What is changing is the ethnoracial demography of the United States in general. According to Ryan P. Burge, “In 2018, 81 percent of evangelicals were white, compared to 72.4 percent of the population overall. More than 4 in 10 Americans under 25 are people of color. For evangelicals to keep offsetting losses in future generations, they will need to become more racially diverse.” This basic fact has led some writers to conclude that evangelicalism is on the verge of significant political and cultural shift. However, as Chrissy Stroop argues, “If anything, young evangelicals are becoming even more right-wing than they once were, because evangelical culture-warring pushes young people who cannot in good conscience support the Christian Right’s agenda, or who cannot conform because of their own identities, out of evangelicalism altogether.” In short, Stroop’s analysis suggests that evangelicals are essentially doubling down on their White Christian libertarian values. As a result, evangelicalism is accelerating a crisis of autoimmunity by rejecting its own demographic future.

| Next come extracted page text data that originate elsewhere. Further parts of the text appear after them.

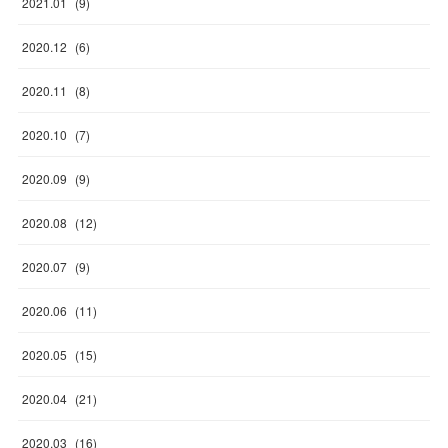
2021
.
01
(
9
)
2020
.
12
(
6
)
2020
.
11
(
8
)
2020
.
10
(
7
)
2020
.
09
(
9
)
2020
.
08
(
12
)
2020
.
07
(
9
)
2020
.
06
(
11
)
2020
.
05
(
15
)
2020
.
04
(
21
)
2020
.
03
(
16
)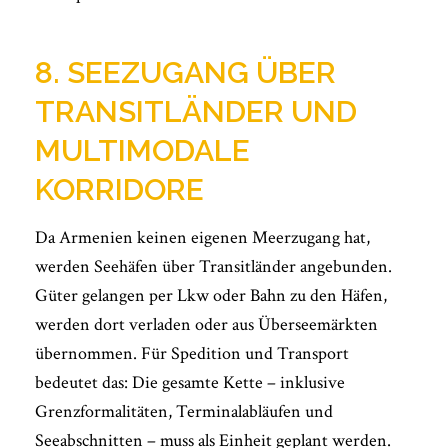
8. SEEZUGANG ÜBER
TRANSITLÄNDER UND
MULTIMODALE
KORRIDORE
Da Armenien keinen eigenen Meerzugang hat,
werden Seehäfen über Transitländer angebunden.
Güter gelangen per Lkw oder Bahn zu den Häfen,
werden dort verladen oder aus Überseemärkten
übernommen. Für Spedition und Transport
bedeutet das: Die gesamte Kette – inklusive
Grenzformalitäten, Terminalabläufen und
Seeabschnitten – muss als Einheit geplant werden.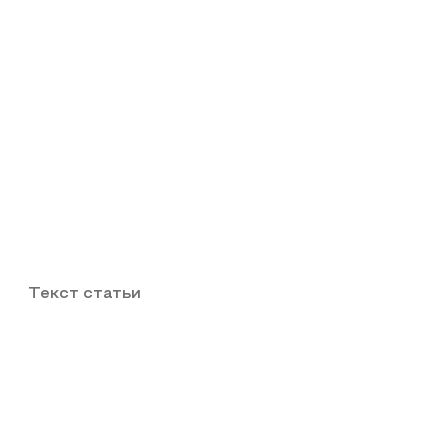
Текст статьи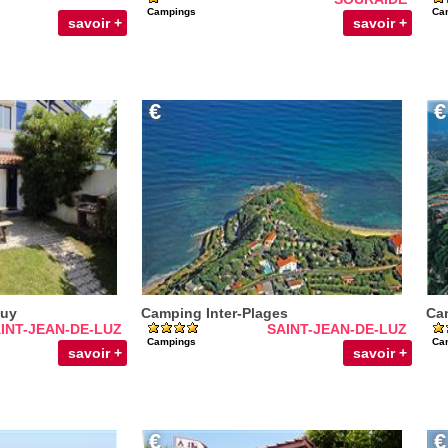
Campings
Ca
savoir +
savoir +
€
€
uy
Camping Inter-Plages
Cam
INT-JEAN-DE-LUZ
SAINT-JEAN-DE-LUZ
Campings
Ca
savoir +
savoir +
€
€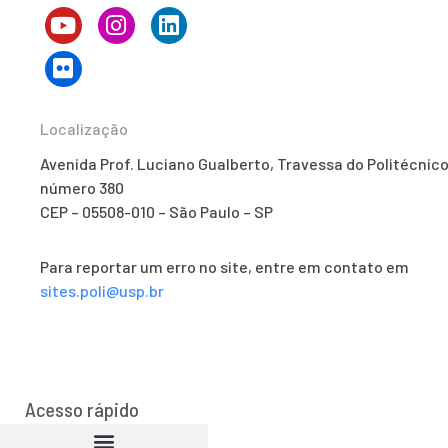
Localização
Avenida Prof. Luciano Gualberto, Travessa do Politécnico
número 380
CEP – 05508-010 – São Paulo – SP
Para reportar um erro no site, entre em contato em
sites.poli@usp.br
Acesso rápido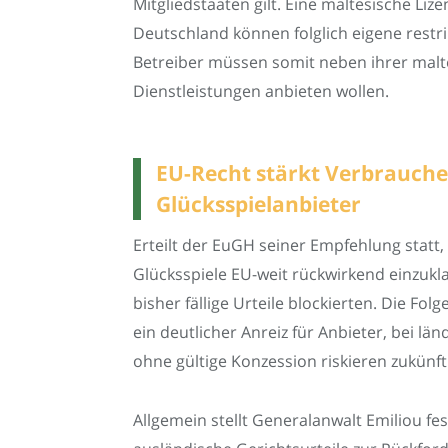
Mitgliedstaaten gilt. Eine maltesische L
Deutschland können folglich eigene restri
Betreiber müssen somit neben ihrer malt
Dienstleistungen anbieten wollen.
EU-Recht stärkt Verbraucher
Glücksspielanbieter
Erteilt der EuGH seiner Empfehlung statt, 
Glücksspiele EU-weit rückwirkend einzukl
bisher fällige Urteile blockierten. Die F
ein deutlicher Anreiz für Anbieter, bei l
ohne gültige Konzession riskieren zukünft
Allgemein stellt Generalanwalt Emiliou fe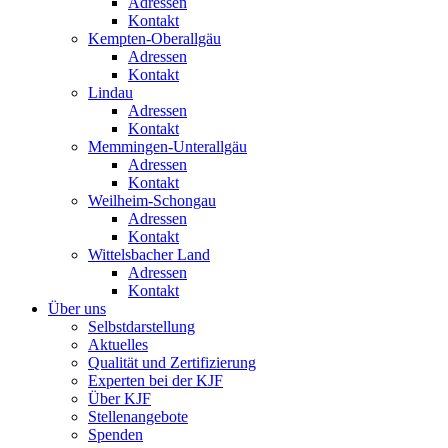
Adressen
Kontakt
Kempten-Oberallgäu
Adressen
Kontakt
Lindau
Adressen
Kontakt
Memmingen-Unterallgäu
Adressen
Kontakt
Weilheim-Schongau
Adressen
Kontakt
Wittelsbacher Land
Adressen
Kontakt
Über uns
Selbstdarstellung
Aktuelles
Qualität und Zertifizierung
Experten bei der KJF
Über KJF
Stellenangebote
Spenden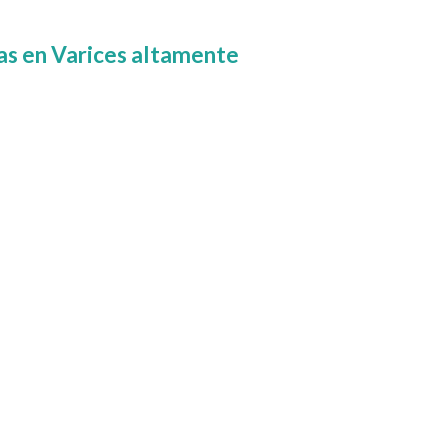
tas en Varices altamente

From a demographic standpoint, White Christian libertarianism does not appear poised to maintain its cultural and political hegemony for much longer. But the political and institutional destruction that it has wrought, not to mention the psychosocial trauma it has produced, will require decades, if not more, to address.

The pandemic has revealed the stark reality of socioeconomic inequality and the massive disparities that exist in regard to healthcare, education, and housing in the United States. Once again, Esposito’s immunitary theory of community is illuminating–to maintain the delicate immunitary balance necessary for a community to survive, institutions are necessary, especially when political conflicts threaten to destroy a body from within. Esposito argues, “Political conflict needs special institutions to achieve real political reform. And yes, institutions are full of flaws and limitations. They are often conservative and sometimes they are reactionary, but imagine how this pandemic would have developed without institutions.”

It is not too difficult to imagine what it would be like to deal with a pandemic without institutions in place. As the virus continues to spread throughout the United States, the prospects of universal testing, the possibility of accurately tracking outbreaks at schools, or even the barest assurances that citizens will be able to access affordable treatment have all virtually disappeared from our public discourse. While Democrats have framed the upcoming election as a referendum on the coronavirus (and rightfully so), it remains to be seen whether or not the party’s leadership can break with its own neoliberal inclinations in order build the kinds of institutions and social welfare provisions necessary to save lives not only from the pandemic but also from the viral threat of poverty that continues to jeopardize the future of so many Americans. If it is true that, as former president Barack Obama once cynically declared, many White working class Americans “cling to guns or religion” to relieve their frustrations, it is equally true that the bipartisan neoliberal status-quo has ensured that security, stability, and mutuality remain in short supply in the United States. The self-implosion of White Christian libertarianism itself may signal the end of the myth of American exceptionalism–and along with it the illusion of economic beatitude upon which it rests. In the coming days, the Trumpian fever may finally break in the United States, but the virality of racial nationalism persists.

References

Esposito, Roberto. Immunitas: The Protection and Negation of Life. Cambridge: Polity, 2011.

Martí, Gerardo. “White Christian Libertarianism and the Trump Presidency.” In Religion Is Raced: Understanding American Religion in the Twenty-First Century, edited by Grace Yukich and Penny Edgell, 19–39. New York: NYU Press, 2020.